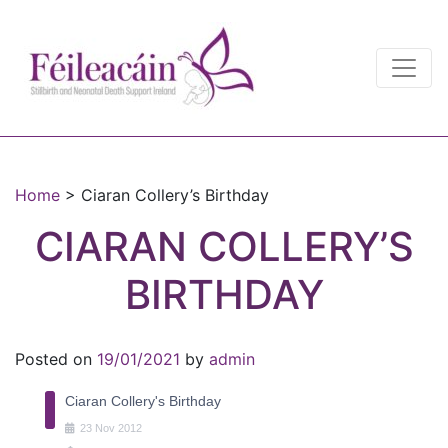
Main Navigation
Main Navigation
Home
>
Ciaran Collery’s Birthday
CIARAN COLLERY’S
BIRTHDAY
Posted on
19/01/2021
by
admin
Ciaran Collery's Birthday
23
Nov
2012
--------------------------------------------------
[About this exercise] Set each line of the records down again exactly as it reads. Omit the pictures.

[Expected output]
Main Navigation
Main Navigation
Home
>
Ciaran Collery’s Birthday
CIARAN COLLERY’S
BIRTHDAY
Posted on
19/01/2021
by
admin
Ciaran Collery's Birthday
23
Nov
2012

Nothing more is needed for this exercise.